6. Climb Mexican Hat

While climbing is not permitted in the valley, you may climb Mexican Hat only minutes across the border. This bizarre-looking sandstone rock resembles a tower with a sombrero on top, hence the name. Mexican Hat is popular among expert climbers. If you have enough skill to comfortably tackle medium-difficult climbs, you may try the Bandito Route, which is bolted and clip-up.

If you are not a climber, you may still come and observe the rock up close. You may also watch as others attempt the distinctive rock face.

7. Drive Monument Valley Drive with Photo Stops

We can’t forget the breathtaking Monument Valley Drive. You’ll see some of Monument Valley’s renowned vistas and rock formations along the 17-mile roadway. This gorgeous route travels by Forrest Gump Point, also known as the legendary Forrest Gump Highway. The enormous sandstone buttes have also appeared in Western films, including the Wayne flicks. It’s undoubtedly one of the most well-known picturesque roads in the United States. Allow 3-4 hours to finish the drive, depending on how much time you desire at each stop.

8. Elephant Butte

This stunning butte is notably fashioned like an elephant and is a fantastic choice if you want to view the rock formations beyond the typical three. Again, climbing is prohibited, but you may go to the base and appreciate the natural landmark. Visit soon before sunset for the greatest views.

9. John Ford’s Point

This is the money shot that is often overlooked. John Ford’s Point is named after the American film director and producer. Ford directed several films, including some starring John Wayne. This angle of view was used by John Ford in a number of vintage Western films. You’ll know the expansive vistas of the buttes and desert terrain.

10. North Window Overlook

Finally, there is the North Window Overlook to see in the valley. This is ideal for those seeking a valley vista experience. North Window Overlook provides an additional perspective of Monument Valley Navajo Tribal Park from John Ford’s Point. It is located just a few minutes from the Monument Valley Visitor Center and is ideal for viewing at dawn or sunset.

When to Visit Monument Valley?

Everybody knows that the valley is harder to get to in the summer. It can get as hot as 94 degrees Fahrenheit in the desert in July and August, making it impossible to go on walks or long drives.
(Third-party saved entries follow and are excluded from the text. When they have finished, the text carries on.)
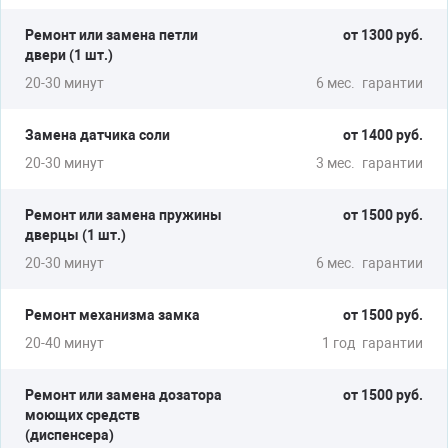
Ремонт или замена петли
от 1300 руб.
двери (1 шт.)
20-30 минут
6 мес.
гарантии
Замена датчика соли
от 1400 руб.
20-30 минут
3 мес.
гарантии
Ремонт или замена пружины
от 1500 руб.
дверцы (1 шт.)
20-30 минут
6 мес.
гарантии
Ремонт механизма замка
от 1500 руб.
20-40 минут
1 год
гарантии
Ремонт или замена дозатора
от 1500 руб.
моющих средств
(диспенсера)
On top of that, summer means a lot of people. This is the busy time of the year to go to the valley. If you want to come in the summer, we suggest moving your plans to the beginning or end of the season. It’s mostly busy and hot, and there aren’t many parking spots or private views.

When should you go to the valley if not in the summer? You should go in the fall or spring if possible. Sometimes it gets too cold in the winter—it drops to 25 degrees Fahrenheit—so fall and spring are great times to live. The best times to visit the valley are from September to early November and from March to May. The weather will be nice, in the high 70s Fahrenheit, and there will be fewer people there.

Also, remember what time of day you go into the valley. It’s easier to avoid groups if you go in the middle seasons, like fall or spring. You can be smart about what time of day you visit, too. If you want to spend the whole day in the park, you should go to the most famous spots first thing in the morning. Also, late afternoon is a good time to avoid the crowds if you only want to see a few places.

As you might expect, staying in the valley itself will help you beat the crowds. Especially at places like The View Hotel and Campground, you can see the morning and sunset from the ease of your own home away from home.